📌 Les pays du G7 se disent prêts à utiliser les réserves d’urgence si la crise pétrolière s’aggrave, rapporte Cryptopolitan.
Les pays du G7 se sont dits prêts à utiliser les réserves d’urgence de pétrole si les perturbations de l’approvisionnement s’aggravent. L’AIE a demandé à ses 32 pays membres de libérer 400 millions de barils, mais cela nécessite un consensus de tous les membres.
Le prix du Brent a atteint 90,77 dollars et celui du brut américain 86,01 dollars, l’action militaire ayant entravé le trafic dans le détroit d’Ormuz.
Le G7 s’est enfin déclaré prêt à soutenir le déblocage coordonné des réserves stratégiques de pétrole dans un contexte d’escalade des tensions entre les États-Unis, Israël et l’Iran, qui provoque une hausse des cours et freine l’offre.

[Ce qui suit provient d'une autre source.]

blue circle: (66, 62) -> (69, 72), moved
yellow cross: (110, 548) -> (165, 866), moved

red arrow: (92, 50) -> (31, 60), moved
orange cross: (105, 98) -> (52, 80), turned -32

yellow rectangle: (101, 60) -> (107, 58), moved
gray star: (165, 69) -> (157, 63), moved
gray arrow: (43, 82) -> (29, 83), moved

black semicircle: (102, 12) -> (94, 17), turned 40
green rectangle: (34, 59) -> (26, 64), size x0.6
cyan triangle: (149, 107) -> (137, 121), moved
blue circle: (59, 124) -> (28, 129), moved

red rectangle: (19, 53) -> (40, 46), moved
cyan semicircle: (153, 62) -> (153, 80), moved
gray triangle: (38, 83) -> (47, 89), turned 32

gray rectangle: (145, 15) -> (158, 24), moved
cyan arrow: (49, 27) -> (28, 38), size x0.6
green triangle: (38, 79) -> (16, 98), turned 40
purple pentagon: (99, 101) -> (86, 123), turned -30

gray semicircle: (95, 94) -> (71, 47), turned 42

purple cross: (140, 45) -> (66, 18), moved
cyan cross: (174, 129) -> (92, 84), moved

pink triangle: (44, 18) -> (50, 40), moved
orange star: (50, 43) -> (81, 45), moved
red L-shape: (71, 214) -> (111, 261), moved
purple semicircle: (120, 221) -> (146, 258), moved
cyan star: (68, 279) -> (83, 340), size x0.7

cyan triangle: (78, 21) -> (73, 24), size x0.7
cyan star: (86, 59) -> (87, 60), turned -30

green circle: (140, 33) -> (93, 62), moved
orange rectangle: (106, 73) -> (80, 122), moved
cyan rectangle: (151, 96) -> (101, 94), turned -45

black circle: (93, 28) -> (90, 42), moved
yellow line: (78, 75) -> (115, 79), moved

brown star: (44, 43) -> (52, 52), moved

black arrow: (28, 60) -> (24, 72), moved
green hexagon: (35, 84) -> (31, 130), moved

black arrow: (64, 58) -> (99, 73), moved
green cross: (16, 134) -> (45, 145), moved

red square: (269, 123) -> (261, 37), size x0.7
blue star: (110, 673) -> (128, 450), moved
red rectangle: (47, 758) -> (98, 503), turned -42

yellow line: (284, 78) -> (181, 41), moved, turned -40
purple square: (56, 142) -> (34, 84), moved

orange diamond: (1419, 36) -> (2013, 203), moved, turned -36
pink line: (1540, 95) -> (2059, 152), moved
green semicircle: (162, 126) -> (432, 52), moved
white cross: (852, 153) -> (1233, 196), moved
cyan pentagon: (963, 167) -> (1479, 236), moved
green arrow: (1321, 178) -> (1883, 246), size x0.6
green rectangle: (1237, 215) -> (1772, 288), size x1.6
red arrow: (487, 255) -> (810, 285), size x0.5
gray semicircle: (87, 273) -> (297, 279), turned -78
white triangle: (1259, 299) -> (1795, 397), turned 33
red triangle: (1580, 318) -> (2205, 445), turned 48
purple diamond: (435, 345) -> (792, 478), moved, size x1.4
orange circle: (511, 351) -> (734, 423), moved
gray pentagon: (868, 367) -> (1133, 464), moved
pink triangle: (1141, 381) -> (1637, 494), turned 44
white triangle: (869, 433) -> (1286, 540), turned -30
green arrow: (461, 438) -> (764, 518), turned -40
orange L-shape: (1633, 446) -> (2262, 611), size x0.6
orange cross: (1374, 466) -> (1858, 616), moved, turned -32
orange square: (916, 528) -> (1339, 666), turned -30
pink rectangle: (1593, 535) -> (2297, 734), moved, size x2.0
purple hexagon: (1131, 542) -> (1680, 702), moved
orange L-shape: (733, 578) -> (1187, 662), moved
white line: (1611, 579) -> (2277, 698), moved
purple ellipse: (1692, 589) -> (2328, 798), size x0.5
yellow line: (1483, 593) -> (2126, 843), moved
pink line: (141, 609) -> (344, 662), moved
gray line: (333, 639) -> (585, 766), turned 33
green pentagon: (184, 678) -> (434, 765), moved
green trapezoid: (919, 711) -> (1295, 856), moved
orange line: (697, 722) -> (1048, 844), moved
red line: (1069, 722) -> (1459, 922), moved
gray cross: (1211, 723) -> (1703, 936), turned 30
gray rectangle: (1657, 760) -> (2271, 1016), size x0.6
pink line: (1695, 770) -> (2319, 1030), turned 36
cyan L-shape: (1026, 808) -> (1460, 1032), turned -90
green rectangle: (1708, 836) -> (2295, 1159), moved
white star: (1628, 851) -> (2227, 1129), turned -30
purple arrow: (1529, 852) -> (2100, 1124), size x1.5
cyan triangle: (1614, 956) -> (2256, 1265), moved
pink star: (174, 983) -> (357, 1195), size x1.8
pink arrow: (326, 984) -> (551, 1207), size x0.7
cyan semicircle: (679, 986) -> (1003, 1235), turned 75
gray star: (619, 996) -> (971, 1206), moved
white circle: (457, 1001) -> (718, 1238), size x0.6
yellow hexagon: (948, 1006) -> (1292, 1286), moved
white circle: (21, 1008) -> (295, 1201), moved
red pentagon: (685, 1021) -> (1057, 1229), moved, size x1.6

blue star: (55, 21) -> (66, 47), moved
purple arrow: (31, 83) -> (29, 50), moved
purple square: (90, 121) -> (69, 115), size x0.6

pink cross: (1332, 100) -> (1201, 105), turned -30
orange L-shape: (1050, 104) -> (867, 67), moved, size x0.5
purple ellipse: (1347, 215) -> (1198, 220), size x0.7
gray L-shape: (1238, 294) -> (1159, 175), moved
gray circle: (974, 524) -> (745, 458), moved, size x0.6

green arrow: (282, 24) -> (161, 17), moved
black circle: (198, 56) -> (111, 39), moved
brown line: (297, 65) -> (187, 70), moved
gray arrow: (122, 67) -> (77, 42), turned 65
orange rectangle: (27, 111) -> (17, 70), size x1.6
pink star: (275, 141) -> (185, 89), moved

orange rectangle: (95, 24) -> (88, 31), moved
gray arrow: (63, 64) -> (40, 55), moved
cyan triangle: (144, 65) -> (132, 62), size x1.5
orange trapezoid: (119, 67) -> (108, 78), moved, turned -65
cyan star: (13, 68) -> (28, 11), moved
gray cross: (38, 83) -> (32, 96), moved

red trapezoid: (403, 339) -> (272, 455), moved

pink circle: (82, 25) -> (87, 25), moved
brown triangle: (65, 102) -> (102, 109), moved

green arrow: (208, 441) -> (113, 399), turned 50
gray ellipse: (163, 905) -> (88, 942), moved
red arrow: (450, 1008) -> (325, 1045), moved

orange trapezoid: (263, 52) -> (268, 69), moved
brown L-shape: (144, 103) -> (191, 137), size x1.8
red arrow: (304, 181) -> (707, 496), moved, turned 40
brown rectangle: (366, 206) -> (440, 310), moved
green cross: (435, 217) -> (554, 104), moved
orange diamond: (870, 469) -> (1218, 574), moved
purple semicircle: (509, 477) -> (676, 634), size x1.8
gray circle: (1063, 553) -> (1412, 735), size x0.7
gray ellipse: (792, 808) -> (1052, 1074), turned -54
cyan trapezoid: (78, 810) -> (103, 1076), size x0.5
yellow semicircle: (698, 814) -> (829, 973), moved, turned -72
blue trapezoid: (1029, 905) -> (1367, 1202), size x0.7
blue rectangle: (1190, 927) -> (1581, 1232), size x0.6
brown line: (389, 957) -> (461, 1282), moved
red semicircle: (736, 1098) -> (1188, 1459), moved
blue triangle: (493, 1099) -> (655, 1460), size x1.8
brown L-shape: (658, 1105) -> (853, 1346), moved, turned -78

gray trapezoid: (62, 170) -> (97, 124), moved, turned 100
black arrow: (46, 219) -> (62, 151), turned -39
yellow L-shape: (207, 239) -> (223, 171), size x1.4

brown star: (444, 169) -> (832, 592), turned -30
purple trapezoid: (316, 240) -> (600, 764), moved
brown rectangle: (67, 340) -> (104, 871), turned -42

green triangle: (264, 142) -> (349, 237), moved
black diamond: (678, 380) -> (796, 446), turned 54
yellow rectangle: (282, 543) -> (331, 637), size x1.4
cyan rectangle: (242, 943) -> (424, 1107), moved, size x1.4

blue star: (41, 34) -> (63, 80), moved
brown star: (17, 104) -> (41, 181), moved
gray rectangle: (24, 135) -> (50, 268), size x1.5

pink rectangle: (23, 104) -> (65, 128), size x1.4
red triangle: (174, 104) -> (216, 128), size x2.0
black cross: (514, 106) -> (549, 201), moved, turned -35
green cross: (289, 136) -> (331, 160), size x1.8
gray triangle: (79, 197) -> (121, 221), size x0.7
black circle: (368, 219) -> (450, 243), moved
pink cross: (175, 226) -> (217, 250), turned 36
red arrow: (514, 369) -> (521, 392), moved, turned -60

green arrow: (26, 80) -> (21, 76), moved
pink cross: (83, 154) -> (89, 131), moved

L’association est en dialogue avec l’Agence internationale de l’énergie, qui pousse à une libération sans précédent des réserves par les pays membres.
Il s’agit apparemment d’atténuer les pressions sur les prix qui sont apparues après que le conflit israélo-américain avec l’Iran a entraîné un blocage des exportations par le détroit d’Ormuz et une réduction de la production dans la région.
Comme vous le savez sans doute, un cinquième de l’approvisionnement mondial en or noir passe par cette voie d’eau, de sorte que les dégâts ont été immédiats. Les cours ont bien sûr bondi au début de l’escalade, avant de se stabiliser quelque peu lorsqu’il est apparu que les volumes de réserve pouvaient être utilisés.
éanmoins, les négociants sont restés vigilants. Au moment de la publication, le prix du Brent était en hausse d’environ 4 % , s’échangeant à 91,2 dollars le baril après avoir atteint 93 dollars. Le brut américain a augmenté de 2,9 % pour atteindre 87 dollars, après avoir précédemment dépassé le niveau de près de 89 dollars.
Cryptopolitan pense que l’annonce du MAE peut temporairement soutenir le marché, mais ce ne sera qu’une mesure à court terme si les affrontements continuent d’avoir un impact négatif sur l’approvisionnement et la logistique.
Le MAE a demandé à ses 32 membres de libérer 400 millions de barils de pétrole, soit plus du double de la quantité approuvée lorsque la Russie lancera une opération de grande envergure en Ukraine au début de 2022.
Ce plan ne peut être réalisé sans l’accord des 32 États. La ministre allemande de l’économie, Katerina Reiche, a déclaré que l’Allemagne participerait à l’initiative.
Elle a souligné que l’Allemagne “répondrait à l’appel de l’AIE et apporterait sa contribution, car l’Allemagne est attachée au principe clé de l’AIE, à savoir le principe de soutien mutuel”.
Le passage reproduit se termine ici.